X_train = preprocessing.fit_transform(X_train)
X_test = preprocessing.transform(X_test)

# 2. Model Selection

In [17]:
# Define the ANN model with three layers, two relu hidden layers, the first layer with 128 neurons, the second with 64 neurons and one sigmoid output layer for binary classification
model = Sequential([
    Dense(128, activation='relu', input_dim=X_train.shape[1]),
    Dense(64, activation='relu'),
    Dense(1, activation='sigmoid')
])

# Compiling the model prepares it for training by specifying optimizer, loss and metrics to evaluate during training.
# 'adam' is used for efficiency, 'binary_crossentropy' for binary classification problems.
model.compile(optimizer='adam', 
              loss='binary_crossentropy', 
              metrics=['accuracy'])

# 3. Model Training

In [19]:
# Train the ANN model on the training data and validate its performance using the validation set
history = model.fit(X_train, y_train, epochs=50, batch_size=32, validation_split=0.1, verbose=2)

Epoch 1/50
159/159 - 1s - loss: 0.4574 - accuracy: 0.7655 - val_loss: 0.4075 - val_accuracy: 0.8245 - 1s/epoch - 8ms/step
Epoch 2/50
159/159 - 0s - loss: 0.4242 - accuracy: 0.7963 - val_loss: 0.4119 - val_accuracy: 0.8245 - 225ms/epoch - 1ms/step
Epoch 3/50
159/159 - 0s - loss: 0.4187 - accuracy: 0.7959 - val_loss: 0.4061 - val_accuracy: 0.8245 - 230ms/epoch - 1ms/step
Epoch 4/50
159/159 - 0s - loss: 0.4161 - accuracy: 0.7992 - val_loss: 0.4018 - val_accuracy: 0.8227 - 215ms/epoch - 1ms/step
Epoch 5/50
159/159 - 0s - loss: 0.4138 - accuracy: 0.7986 - val_loss: 0.4092 - val_accuracy: 0.8227 - 214ms/epoch - 1ms/step
Epoch 6/50
159/159 - 0s - loss: 0.4139 - accuracy: 0.7986 - val_loss: 0.4089 - val_accuracy: 0.8316 - 214ms/epoch - 1ms/step
Epoch 7/50
159/159 - 0s - loss: 0.4130 - accuracy: 0.8004 - val_loss: 0.4060 - val_accuracy: 0.8227 - 208ms/epoch - 1ms/step
Epoch 8/50
159/159 - 0s - loss: 0.4130 - accuracy: 0.7976 - val_loss: 0.4049 - val_accuracy: 0.8245 - 208ms/epoch - 1ms/step
Epo

# 4. Preparation for a Single Customer

In [20]:
# Prediction for a single customer instance.
# Example customer data should be preprocessed in the same way as training data
example_customer = X_test[0:1]

# Predict the churn for the example customer.  The output is a probability that needs to be classified as churn/no churn.
prediction = model.predict(example_customer)
print(f"Churn prediction (1 for churn, 0 for no churn): {prediction[0][0]}")

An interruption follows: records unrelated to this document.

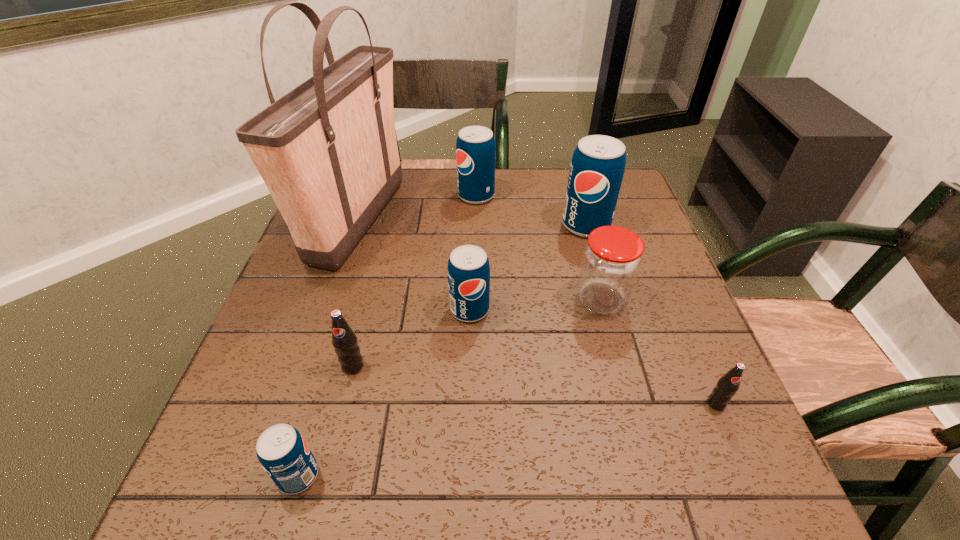 At what (x,y) coordinates should I click in order to perform the action: click on free space at the far edge of the desktop. Please return your answer as a coordinate pair (x, y). The width and height of the screenshot is (960, 540). Looking at the image, I should click on (429, 200).

Identify the location of vacant space at the near edge of the desktop. (419, 469).

Find the location of a particular element. free location at the right edge is located at coordinates (673, 274).

Where is `free space at the far right corner of the desktop`? This screenshot has width=960, height=540. free space at the far right corner of the desktop is located at coordinates (640, 211).

Find the location of a particular element. The image size is (960, 540). vacant region between the leftmost blue pop and the third nearest object is located at coordinates (325, 421).

The image size is (960, 540). Find the location of `empty space that is in between the second biggest blue pop and the jar`. empty space that is in between the second biggest blue pop and the jar is located at coordinates (539, 248).

This screenshot has height=540, width=960. Find the location of `free area in between the farthest blue pop and the nearest object`. free area in between the farthest blue pop and the nearest object is located at coordinates (387, 335).

This screenshot has height=540, width=960. I want to click on free space between the farthest pop and the farther black pop, so click(415, 281).

Find the location of a particular element. vacant area between the second farthest pop and the right black pop is located at coordinates (651, 314).

Where is `free space between the nearer black pop and the seventh shortest object`? free space between the nearer black pop and the seventh shortest object is located at coordinates (651, 314). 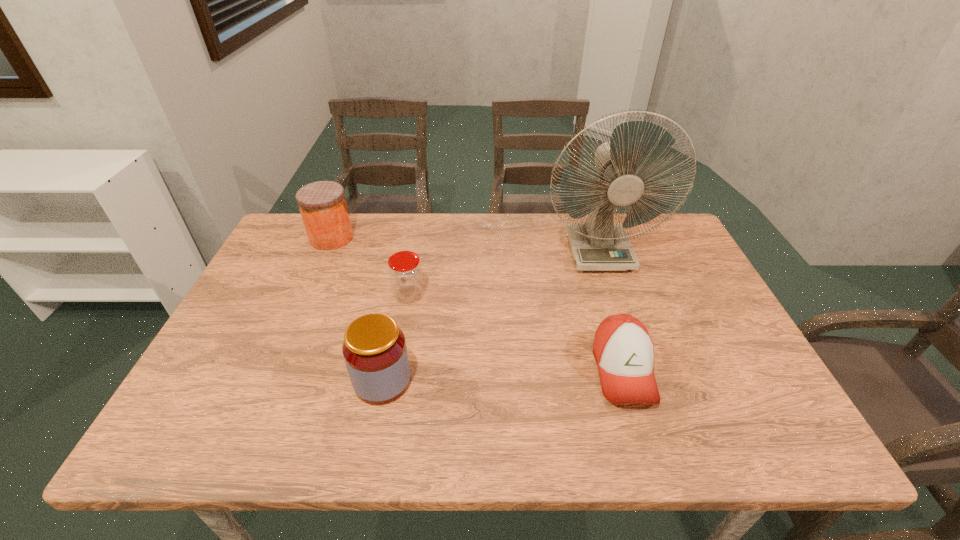 Image resolution: width=960 pixels, height=540 pixels. Identify the location of free space located on the right of the third farthest object. (564, 295).

Identify the location of fan located in the far edge section of the desktop. This screenshot has height=540, width=960. (598, 244).

The width and height of the screenshot is (960, 540). What are the coordinates of `jar that is at the far edge` in the screenshot? It's located at (323, 207).

Where is `object present at the near edge`? The height and width of the screenshot is (540, 960). object present at the near edge is located at coordinates (624, 351).

The height and width of the screenshot is (540, 960). Identify the location of object present at the left edge. (323, 207).

Find the location of a particular element. object positioned at the right edge is located at coordinates (598, 244).

This screenshot has width=960, height=540. What are the coordinates of `object that is positioned at the far left corner` in the screenshot? It's located at (323, 207).

The width and height of the screenshot is (960, 540). In order to click on object present at the far right corner in this screenshot , I will do `click(598, 244)`.

Where is `free region at the far edge`? free region at the far edge is located at coordinates (501, 216).

Where is `vacant space at the near edge of the desktop`? vacant space at the near edge of the desktop is located at coordinates (486, 423). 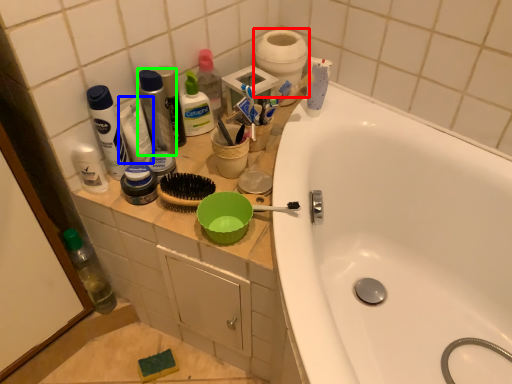 Question: Which object is the farthest from toilet paper (highlighted by a red box)? Choose among these: toothpaste (highlighted by a blue box) or mouthwash (highlighted by a green box).

Choices:
 (A) toothpaste
 (B) mouthwash

Answer: (A) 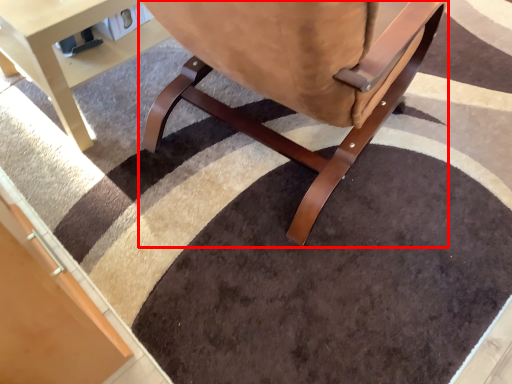 Question: In this image, where is chair (annotated by the red box) located relative to table?

Choices:
 (A) left
 (B) right

Answer: (B) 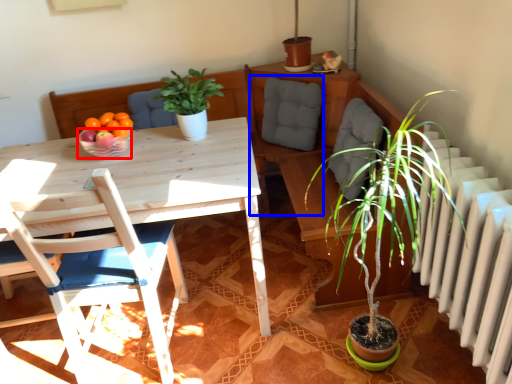 Question: Which of the following is the closest to the observer, bowl (highlighted by a red box) or swivel chair (highlighted by a blue box)?

Choices:
 (A) bowl
 (B) swivel chair

Answer: (A) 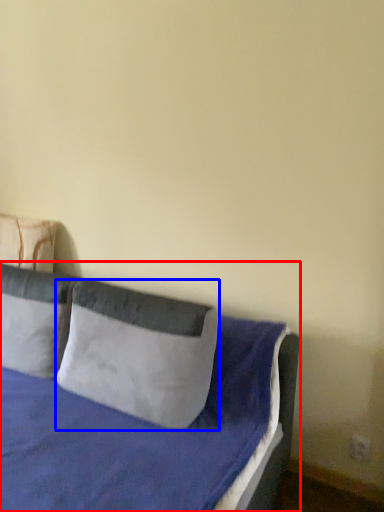 Question: Which point is further to the camera, bed (highlighted by a red box) or pillow (highlighted by a blue box)?

Choices:
 (A) bed
 (B) pillow

Answer: (B) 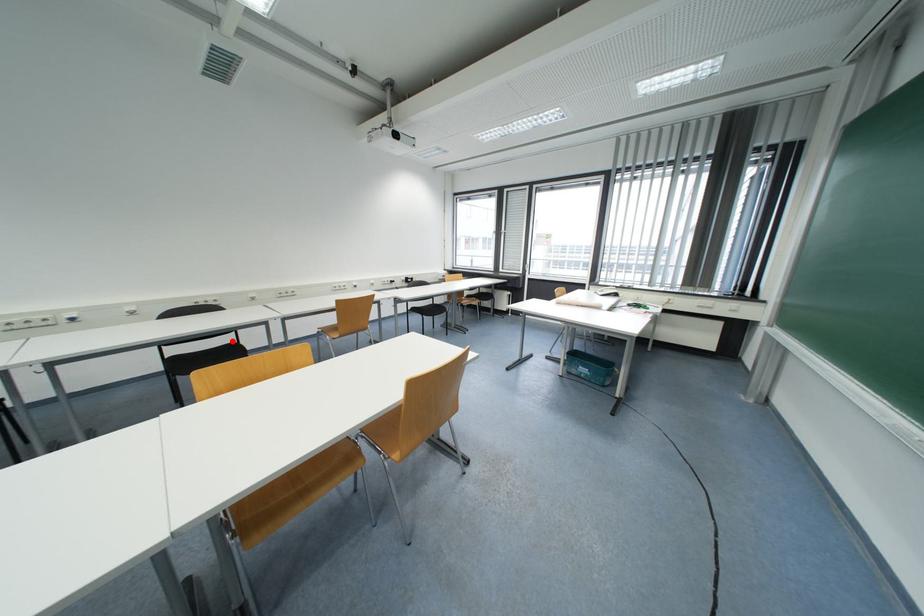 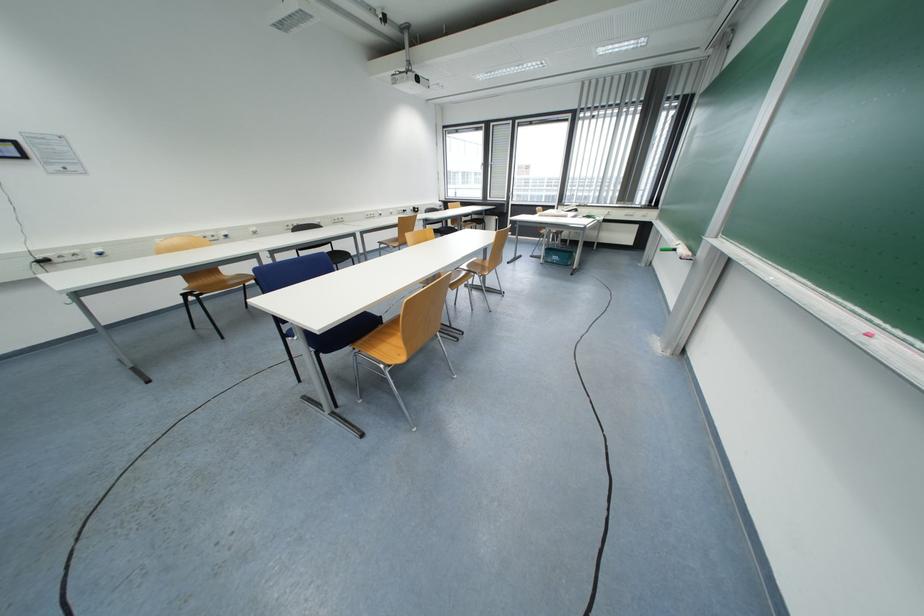 Question: A red point is marked in image1. In image2, is the corresponding 3D point closer to the camera or farther? Reply with the corresponding letter.

Choices:
 (A) The corresponding 3D point is closer.
 (B) The corresponding 3D point is farther.

Answer: (A) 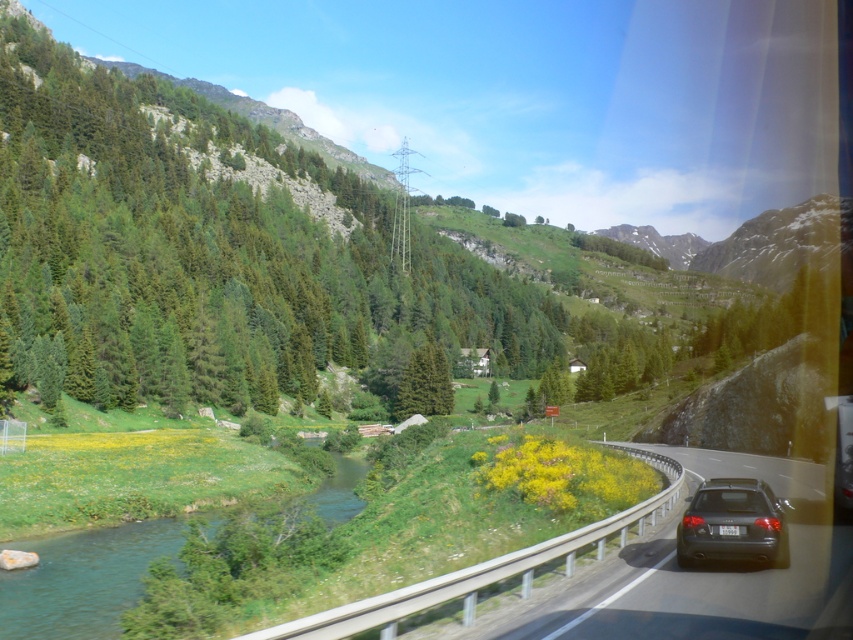 Can you confirm if green grassy river at lower left is positioned above green matte tree at center?

No.

Is green grassy river at lower left to the left of green matte tree at center from the viewer's perspective?

Indeed, green grassy river at lower left is positioned on the left side of green matte tree at center.

Who is more forward, (4, 609) or (433, 394)?

Positioned in front is point (4, 609).

Locate an element on the screen. This screenshot has height=640, width=853. green grassy river at lower left is located at coordinates (82, 579).

Consider the image. Measure the distance between black asphalt highway at center and camera.

The distance of black asphalt highway at center from camera is 4.86 meters.

Is black asphalt highway at center positioned before green matte tree at center?

Yes, it is in front of green matte tree at center.

Which is behind, point (639, 632) or point (424, 353)?

The point (424, 353) is more distant.

Where is `black asphalt highway at center`? The width and height of the screenshot is (853, 640). black asphalt highway at center is located at coordinates (701, 572).

Can you confirm if black asphalt highway at center is smaller than dark gray metallic car at lower right?

No.

Does black asphalt highway at center lie behind dark gray metallic car at lower right?

No, black asphalt highway at center is in front of dark gray metallic car at lower right.

Does point (378, 620) lie behind point (746, 550)?

No, (378, 620) is closer to viewer.

Where is `black asphalt highway at center`? The width and height of the screenshot is (853, 640). black asphalt highway at center is located at coordinates (701, 572).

Churn prediction (1 for churn, 0 for no churn): 0.02356061525642872


# 5. Test Set Prediction

In [23]:
# Use the trained model to predict the churn of the unseen test data
test_predictions = model.predict(X_test)
# Convert probabilities to binary output using the threshold 0.5
test_predictions = (test_predictions > 0.5).astype(int) 



# 6. Model Evaluation

In [24]:
# Evaluate the model's performance on the test set using metrics like accuracy and confusion matrix

# Calculate accuracy
accuracy = accuracy_score(y_test, test_predictions)
print(f"Accuracy: {accuracy}")

Accuracy: 0.7814052519517388


In [25]:
# Caluclate the confusion matrix

In [26]:
conf_matrix = confusion_matrix(y_test, test_predictions)
print(f"Confusion Matrix:\n{conf_matrix}")

Confusion Matrix:
[[926 115]
 [193 175]]


In [27]:
# Interpretation
print("\nAccuracy gives the proportion of total predicitions (both churn and no churn) that were correct.  The confusion matrix provides a detailed breakdown of the mode's performance, showing the true positives, true negatives, false positives and false negatives.")


Accuracy gives the proportion of total predicitions (both churn and no churn) that were correct.  The confusion matrix provides a detailed breakdown of teh mode's performance, showing the true positives, true negatives, false positives and false negatives.